Para iniciar la caminata al sitio arqueológico de Huchuy Qosqo, se parte de Urubamba rumbo a Chinchero, en la  suave caminata se pasa junto a la comunidad de Cúper Alto y por la enorme laguna de Piuray, pequeño paraíso de aves y lugar donde se practica el kayak y se realizan espléndidas excursiones al aire libre. El trayecto, que dura un total de cinco horas y se realiza sobre un Camino Inca, cruza un pequeño abra y nos introduce de lleno en un corto y estrecho cañón de piedra que nos conduce a Huchuy Qosqo, a 3.600 m.s.n.m. Este lugar, a pesar de ser uno de los sitios arqueológicos más importantes del Cusco y encontrarse en una ubicación magnífica, es poco conocido y visitado. Desde la parte alta, la vista de todo el conjunto es única. La ciudadela aparece en una amplia explanada, justo al borde de un precipicio de donde se obtienen las mejores imágenes del Valle Sagrado, el río Urubamba y la cordillera Vilcanota.

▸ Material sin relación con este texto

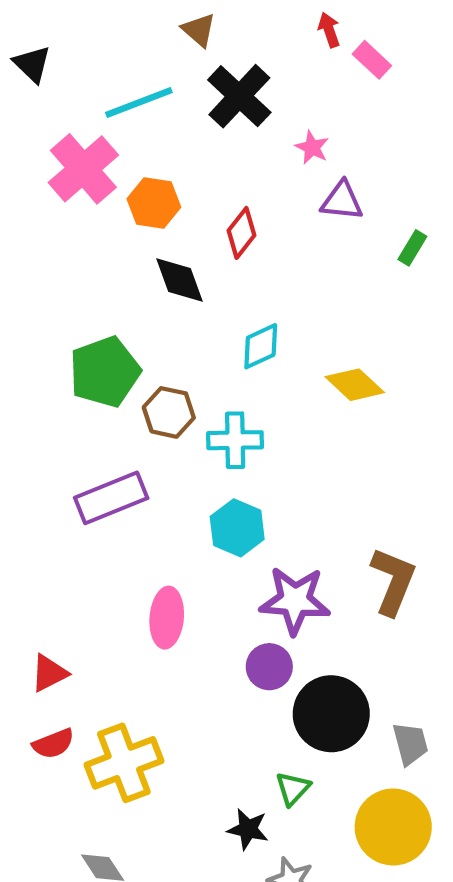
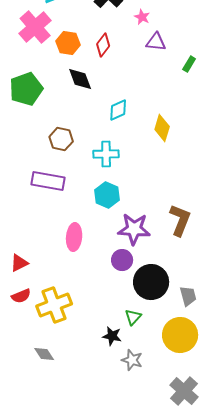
red diamond: (241, 233) -> (103, 45), moved
green pentagon: (105, 372) -> (26, 89), moved
yellow diamond: (355, 385) -> (162, 128), turned 64
brown hexagon: (169, 412) -> (61, 139), moved
purple rectangle: (111, 498) -> (48, 181), turned 32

HABITACIONES DE PIEDRA Y ADOBE
El significado en quechua de Huchuy Qosqo es pequeño Cusco. En esta ciudadela, rodeada de ichu, arbustos y árboles de queñua, sus construcciones, las habitaciones, las terrazas y los pequeños edificios de hasta dos pisos que posee, están levantados sobre piedra pulida y las paredes terminan en adoquines de barro. En los alrededores se encuentran algunas pozas que parecen piscinas. Huchuy Qosqo fue una fortaleza de dominio y vigilancia sobre el Valle Sagrado y lugar de refugio del inca durante las guerras con el pueblo chanca. Aquella noche de fines del 2007 fue fría. El cielo estaba estrellado y sobre el firmamento se perfilaban los nevados y el silencio era absoluto. Al amanecer el espectáculo visual de todo el Valle Sagrado fue mayor. Aunque tocábamos tierra parecía que volábamos sobre las montañas. Tras el desayuno, comenzamos un largo y empinado descenso, en el que se atraviesa un vertical cañón de roca, que nos condujo, tres horas después, hasta la comunidad de Lamay, y de allí a la ciudad de Urubamba.

Esta es una caminata suave, ideal para iniciarse en el Camino Inca y descubrir un sitio arqueológico escondido que pasa desapercibido para la mayoría de las agencias de turismo.